Find every line in the records that holds the string "https". Copy each one.

■ Exercise data:
※ ※ ※

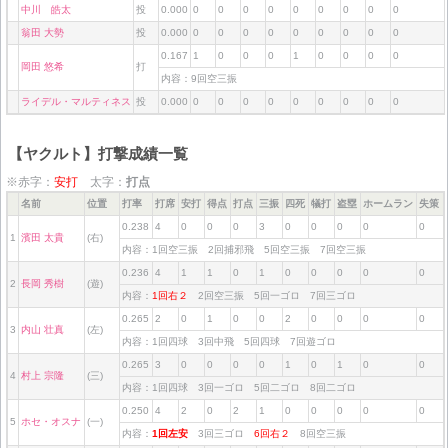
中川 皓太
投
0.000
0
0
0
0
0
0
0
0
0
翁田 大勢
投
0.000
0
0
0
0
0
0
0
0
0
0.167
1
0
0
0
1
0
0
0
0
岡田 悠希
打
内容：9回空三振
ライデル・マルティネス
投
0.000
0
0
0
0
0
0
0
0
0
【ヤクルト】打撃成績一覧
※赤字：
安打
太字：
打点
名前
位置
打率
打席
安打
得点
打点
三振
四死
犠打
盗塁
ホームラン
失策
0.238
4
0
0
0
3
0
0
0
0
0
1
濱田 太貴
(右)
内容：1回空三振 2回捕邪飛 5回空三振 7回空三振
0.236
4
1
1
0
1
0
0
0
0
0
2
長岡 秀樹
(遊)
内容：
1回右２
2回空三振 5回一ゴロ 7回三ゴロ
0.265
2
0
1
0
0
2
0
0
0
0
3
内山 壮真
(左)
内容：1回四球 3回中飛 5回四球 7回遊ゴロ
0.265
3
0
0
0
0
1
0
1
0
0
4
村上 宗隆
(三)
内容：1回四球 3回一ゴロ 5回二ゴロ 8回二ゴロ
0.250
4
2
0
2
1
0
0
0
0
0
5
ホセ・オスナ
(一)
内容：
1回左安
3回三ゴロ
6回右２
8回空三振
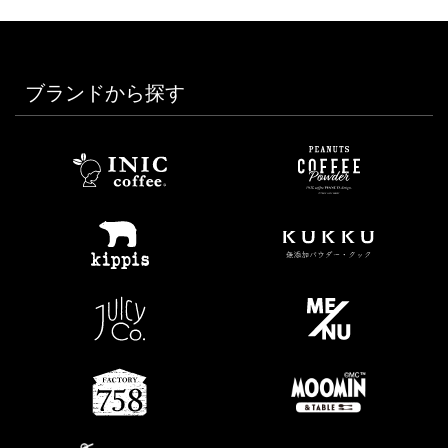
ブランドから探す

※ ※ ※

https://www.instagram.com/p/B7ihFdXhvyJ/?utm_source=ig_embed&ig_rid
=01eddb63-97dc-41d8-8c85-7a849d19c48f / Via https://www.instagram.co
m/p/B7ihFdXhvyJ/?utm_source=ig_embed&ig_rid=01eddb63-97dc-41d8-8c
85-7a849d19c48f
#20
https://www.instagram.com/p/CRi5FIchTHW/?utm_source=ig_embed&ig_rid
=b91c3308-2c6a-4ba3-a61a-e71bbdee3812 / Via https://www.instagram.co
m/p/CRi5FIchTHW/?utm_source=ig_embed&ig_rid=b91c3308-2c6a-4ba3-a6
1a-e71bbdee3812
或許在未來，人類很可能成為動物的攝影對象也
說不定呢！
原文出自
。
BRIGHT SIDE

※ ※ ※

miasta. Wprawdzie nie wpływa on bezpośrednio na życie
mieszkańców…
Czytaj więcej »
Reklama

※ ※ ※

■ Solution to the exercise:
https://www.instagram.com/p/B7ihFdXhvyJ/?utm_source=ig_embed&ig_rid
=01eddb63-97dc-41d8-8c85-7a849d19c48f / Via https://www.instagram.co
https://www.instagram.com/p/CRi5FIchTHW/?utm_source=ig_embed&ig_rid
=b91c3308-2c6a-4ba3-a61a-e71bbdee3812 / Via https://www.instagram.co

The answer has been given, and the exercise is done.